Mikaela Shiffrin (foto Ap, via LaPresse)  

Mikaela Shiffrin e la difficoltà di ammettere di avere paura

Furio Zara

La campionessa dello sci ha rinunciato alla gara di Gigante ai Mondiali di sci di Saalbach perché non ha ancora superato a livello mentale il trauma del suo ultimo infortunio a Killington. Non è la prima, non sarà l'ultima. Quando la paura ferma i campioni

A fine ottobre del 1976, all’ultima gara di Formula 1 in Giappone, Niki Lauda si presentò bendato come una mummia risorta. Era risorto davvero, dopo il terribile incidente a Nürburgring in cui - ad agosto - aveva rischiato la vita. Come un cavaliere dell’Apocalisse aveva attraversato il fuoco e ne era uscito vivo. Quarantadue giorni dopo l’incidente, sfigurato nel volto e nell’anima, era tornato a correre al Gp di Monza. Tutto sembrava essere tornato come prima. Anzi no. La corsa al titolo era ripresa, ma si rivelò un’illusione. Quando quel giorno, sul circuito del Fuji, si infilò nell’abitacolo della Ferrari; Niki trovò una compagna non prevista. Tra la brace dei ricordi, oltre il fuoco che ancora bruciava nei suoi incubi, se ne stava acquattata la Paura, il fantasma di Nürburgring ballava tra la pioggia battente. Lauda finì la sua corsa dopo soli due giri. Parcheggiò la Ferrari - sì, la parcheggiò come si parcheggia un auto la domenica pomeriggio in centro - scese e ammise: “Ho avuto paura”. Il Mondiale lo vinse Hunt, di un solo punto. Lauda all’epoca aveva 27 anni, un paio di vite alle spalle e molto, molto ancora da correre.

   

Mikaela Shiffrin ha rinunciato alla gara di Gigante ai Mondiali di sci di Saalbach perché non ha ancora superato a livello mentale il trauma del suo ultimo infortunio a Killington, negli Stati Uniti, due mesi fa. A volte succede agli sportivi, anche agli dei dello sport - lei come Niki Lauda, come Simone Biles come Federica Pellegrini come Jorge Lorenzo come tanti altri - e riannoda il filo di quel fragile equilibrio che si dipana tra l’ambizione, la voglia di dimostrare a sé stessi che nulla potrà fermarci, la constatazione che non è così, la certezza che il dolore rievocato lascia per sempre nel cuore una rigatura di angoscia.

   

“Ho paura, ed è straziante”, ha detto la sciatrice più forte di tutti i tempi. Se questo fosse un film di Paolo Sorrentino ora arriverebbe qualche saggio a urlare “Mikaela, non ti disunire”; ma lo sport racconta altre storie e altre battaglie.

   

Simone Biles - lo ricorderete - ai Giochi di Tokyo 2021 si perse, staccò l’ombra da terra in uno dei suoi favolosi esercizi e non atterrò più.
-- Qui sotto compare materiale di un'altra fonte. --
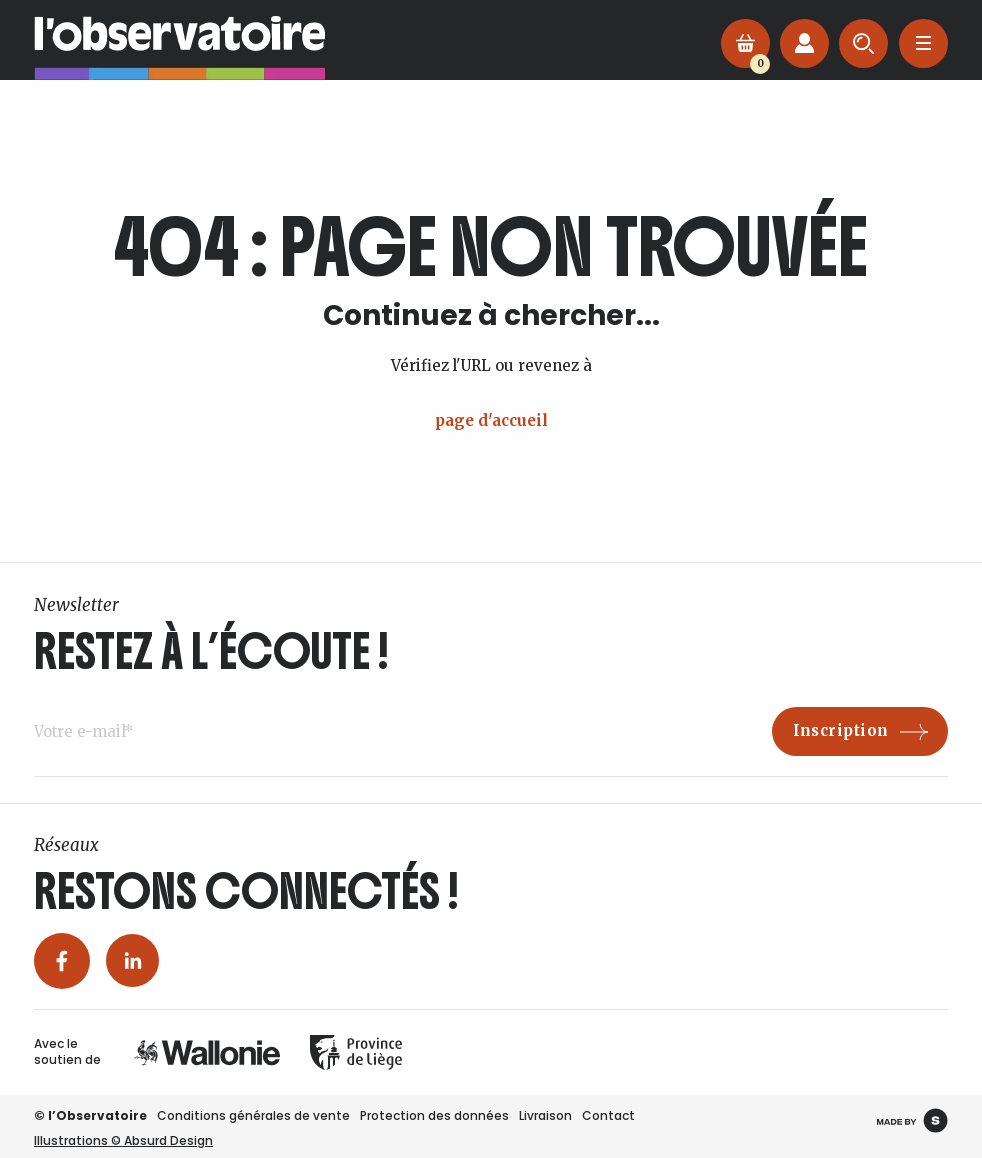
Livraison (545, 1115)
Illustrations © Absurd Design (123, 1140)
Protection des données (434, 1115)
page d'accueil (491, 420)
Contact (608, 1115)
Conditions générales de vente (253, 1115)
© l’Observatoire (90, 1115)
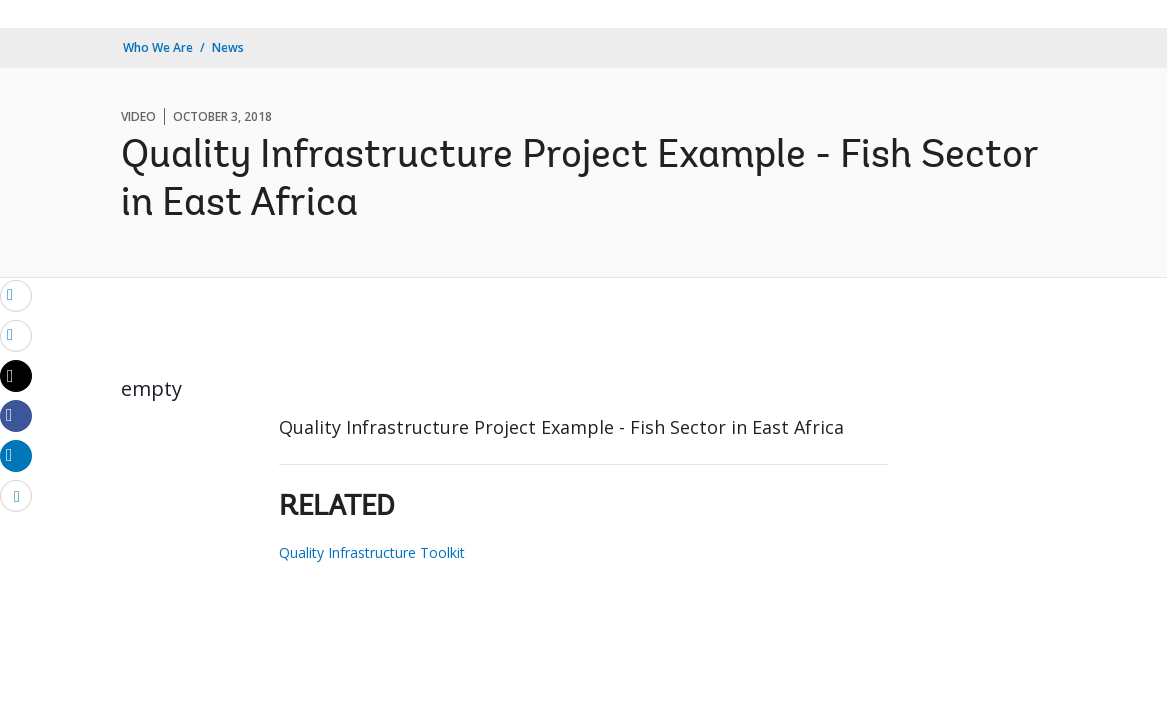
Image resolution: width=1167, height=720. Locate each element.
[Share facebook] (16, 415)
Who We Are (158, 47)
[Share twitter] (16, 376)
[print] (16, 335)
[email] (16, 295)
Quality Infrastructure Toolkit (372, 552)
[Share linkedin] (16, 455)
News (228, 47)
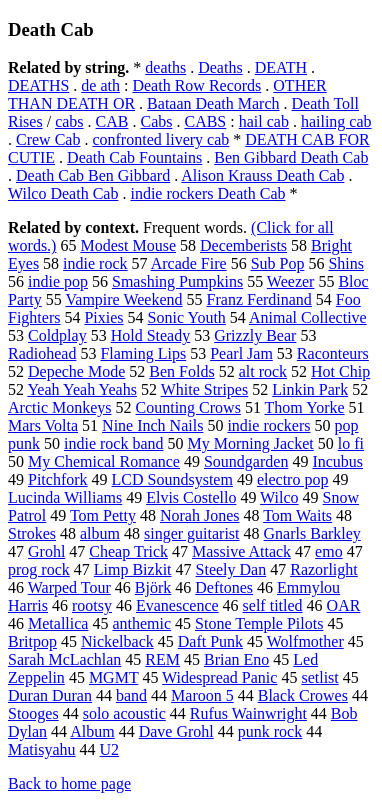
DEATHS (38, 85)
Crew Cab (48, 139)
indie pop (58, 281)
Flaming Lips (143, 353)
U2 (110, 749)
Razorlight (324, 569)
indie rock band (114, 443)
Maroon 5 (202, 695)
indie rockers (268, 425)
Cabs (156, 121)
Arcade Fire (189, 263)
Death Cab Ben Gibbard (93, 175)
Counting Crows (188, 407)
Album (92, 731)
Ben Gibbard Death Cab (291, 157)
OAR (344, 605)
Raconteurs (333, 353)
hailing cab (336, 121)
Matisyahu (42, 749)
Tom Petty (103, 515)
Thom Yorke (305, 407)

L’ansia, gli attacchi di panico. La fragilità dei muscoli e della mente. I famosi “Twisties”. L’equilibrio che viene a mancare improvvisamente, la sensazione di essere ovunque, o da nessuna parte. Chi sono. Dove sto andando. Può capitare ovunque e a chiunque: al cancelletto prima della discesa, al bang dello starter prima della fuga in avanti - per informazioni chiedere a Noah Lyles, il campione olimpico dei 100 metri piani che qualche tempo fa raccontò di “sentirsi in gabbia ogni volta che affrontava la gara” - nella solitudine che da sempre grava sui portieri, incorniciati nella porta da calcio e scontornati dalla paura che li attanaglia. Nel 2023, in una partita di Champions League, il portiere della Juventus Wojciech Szczesny sentì un dolore al petto, le gambe che tremavano, l’aria mancargli, l’ansia a sfilargli il fiato. Chiese la sostituzione. “Ho avuto paura di morire”, raccontò quando - superato il trauma - tornò a vivere. Gli esami medici non riscontrarono alcuna anomalia. Era tutto a posto. La Paura sa nascondersi bene, quando vuole.